Bis 2015 verdiente Groff 140.000 Dollar pro Jahr und hatte mehrere Boni, die Florida-Reise und die Genehmigung erhalten, ein Auto im Wert von bis zu 45.000 Dollar zu kaufen. Sie konnte ein weißes Holzverkleidungshaus in New Canaan, Connecticut, kaufen, umbauen und einrichten, das heute auf etwa 5 Millionen Dollar geschätzt wird. (Obwohl ihre E-Mails auch zeigen, dass sie und Ike für die Arbeiten einen großen Baukredit von der Bank aufnehmen mussten.) 2016 mailte sie Ike, um ihm mitzuteilen, dass ihr Gehalt auf 150.000 Dollar plus einen Bonus von 7.500 Dollar gestiegen war („not bad! :)") und erwähnte einen Kredit, den sie mit Epstein aufnehmen würde: „Makes me happy!"

Groff schien zu spüren, dass Epsteins Großzügigkeit Grenzen hatte – er war keine Geldkuh, oder zumindest kam das Geld, das er gab, mit seinen eigenen Regeln. Vor einem kleinen Familienurlaub in New York schlug Ike vor, sie solle Epstein bitten, ihnen Karten für eine Show zu besorgen. Die Kosten würden für Epstein nichts bedeuten, aber Groff fand, sie könne nicht rechtfertigen, 500 Dollar für Hamilton-Plätze zu verlangen, und fragte sich, ob sie stattdessen Dear Evan Hansen bekommen könnte.

Als Groff 2014 ihre Gehaltserhöhung auf 140.000 Dollar bekam, scherzte Ike, der für Tourmaline Partners, eine Handelsfirma, arbeitete, dass er in Rente gehen könne. („Ha. Please don't do that", antwortete Groff.) Sie war gut bezahlt, war sich aber stets bewusst, dass sie in einer anderen wirtschaftlichen Welt lebte als ihr Chef. In ihrem FBI-Interview erinnerte sich Groff daran, eine Rechnung für einen Teppich für sein Flugzeug gesehen zu haben, der mehr kostete, als sie in einem Jahr verdiente.

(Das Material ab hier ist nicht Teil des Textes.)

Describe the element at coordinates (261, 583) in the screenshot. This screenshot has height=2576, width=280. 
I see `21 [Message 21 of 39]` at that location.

**FBI-Interview, 24. September 2021**

GROFF fand es ziemlich unglaublich, das zu sehen. Alle Leute, mit denen Epstein zu tun hatte – in der Politik, im Fernsehen usw. – ließen Groff staunen. Bevor sie für Epstein arbeitete, hatte sie nie jemanden gekannt, der ein Flugzeug oder so etwas besaß.

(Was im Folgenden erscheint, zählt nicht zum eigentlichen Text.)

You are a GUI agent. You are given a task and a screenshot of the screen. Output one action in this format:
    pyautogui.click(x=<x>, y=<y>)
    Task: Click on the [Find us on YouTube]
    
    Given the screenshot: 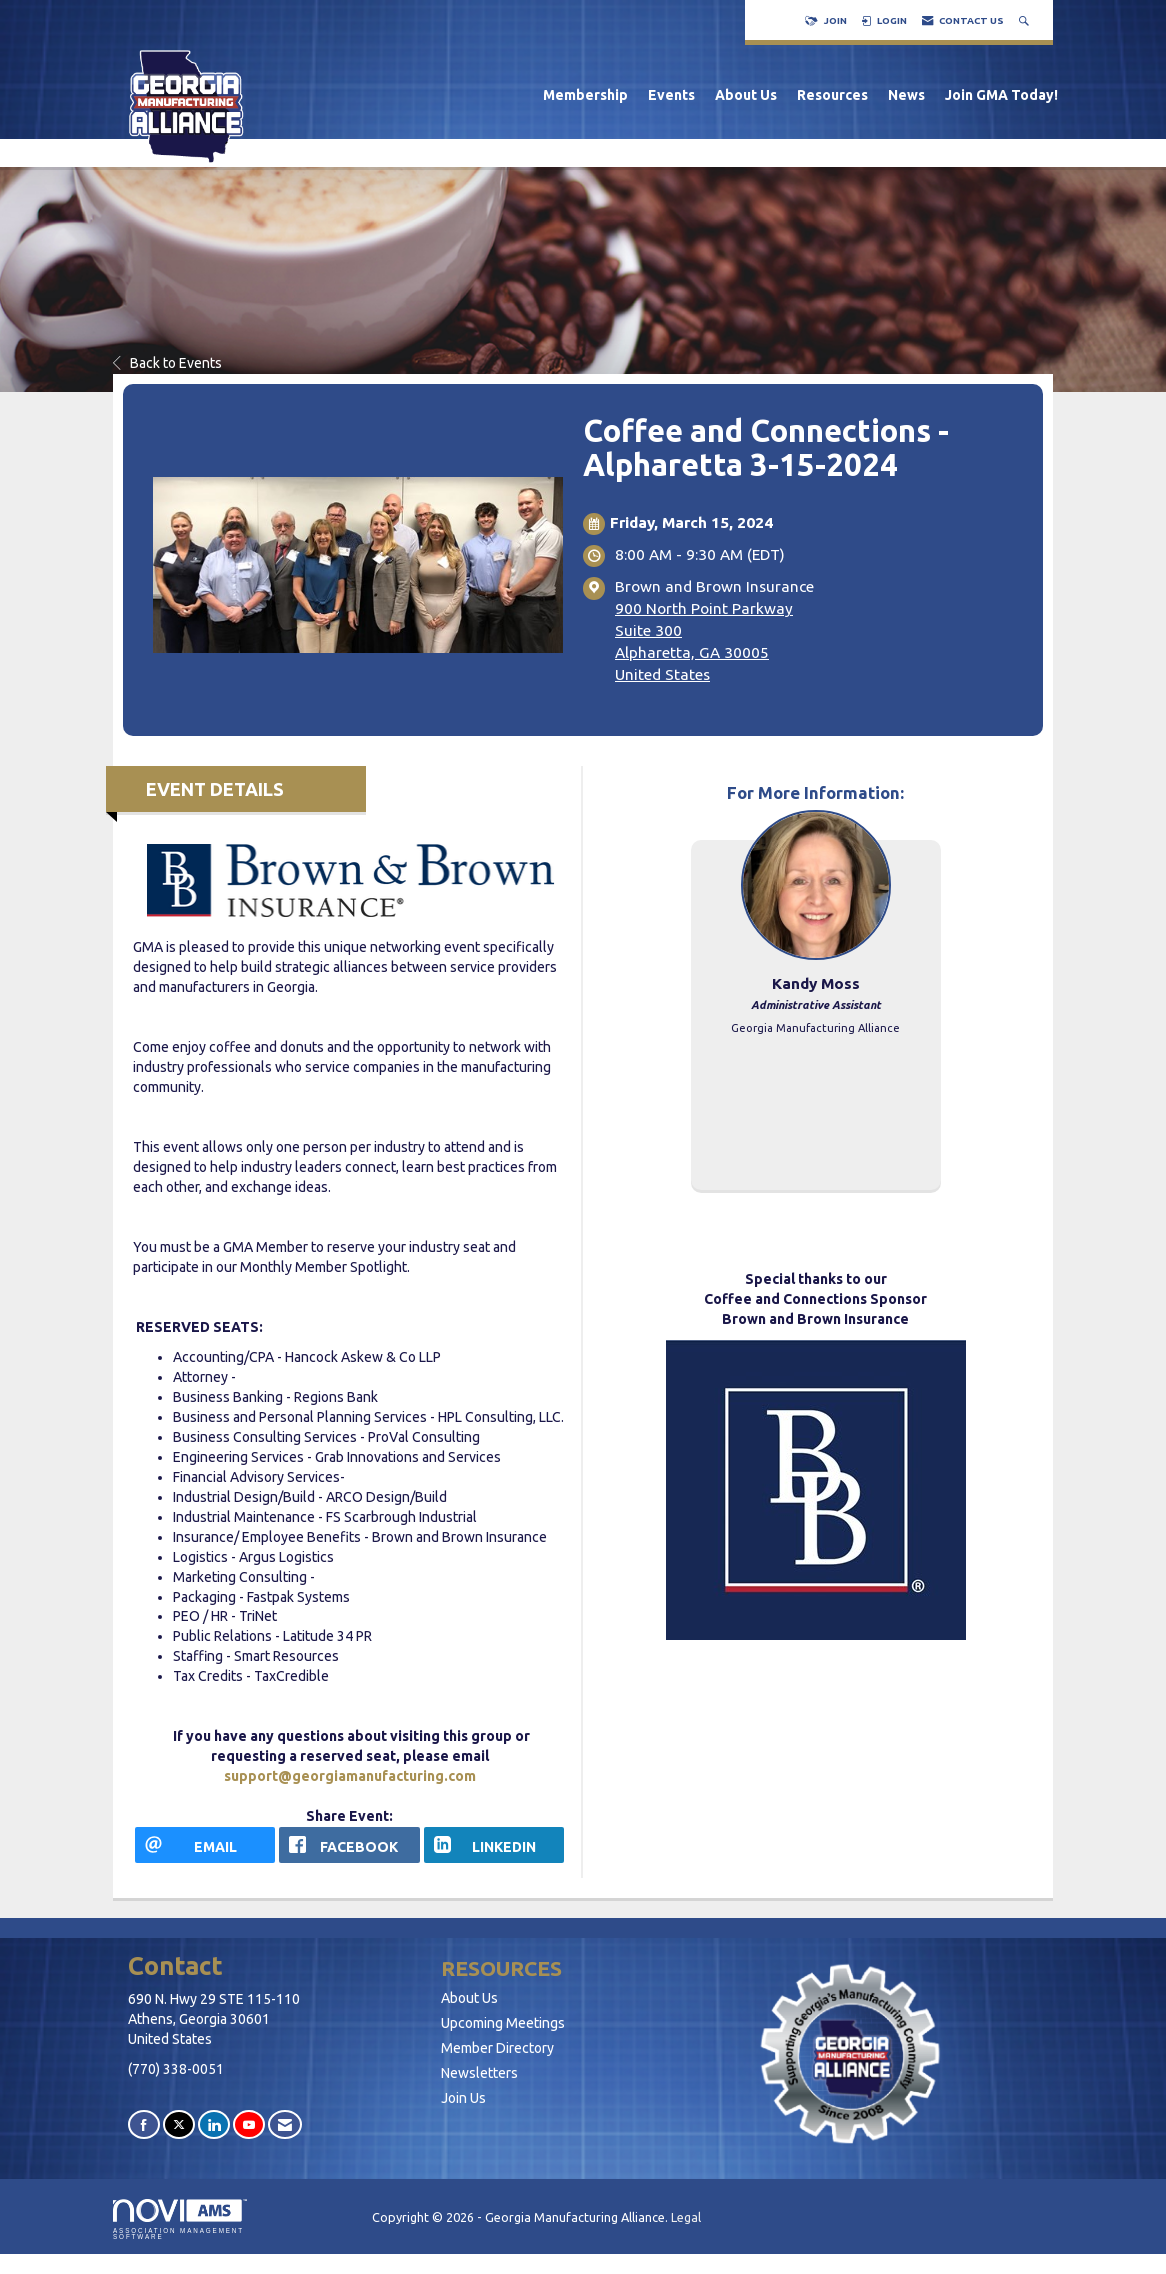 What is the action you would take?
    pyautogui.click(x=249, y=2124)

Groffs E-Mails waren voller Prominenter und ihrer Assistenten. Da war Amanda, die für die damalige Herzogin von York arbeitete; Lauren, die für Bill Gates arbeitete; Julie, die für Larry Summers arbeitete; und Kathryn und Gini, die für Woody Allen arbeiteten. Sie musste den Zeitpunkt eines Treffens mit Naomi Campbell überprüfen (die ihre E-Mails mit „Love & Light" beendete), und es war Groffs Aufgabe, herauszufinden, mit welchem Auto der Herzog abgeholt werden sollte und was Woody und Soon Yi zum Abendessen wollten. („Woody would like: Chicken dumpling with cilantro, and Piri piri chicken wings. I would love grilled asparagus goma ae, eggplant shishito miso honey, and shrimp tempura and seasonal vegetables", bestätigte Soon Yi, deren E-Mails von ihrem Telefon mit einem roten Ballon-Emoji kamen, was jede wie eine kleine Feier wirken ließ.)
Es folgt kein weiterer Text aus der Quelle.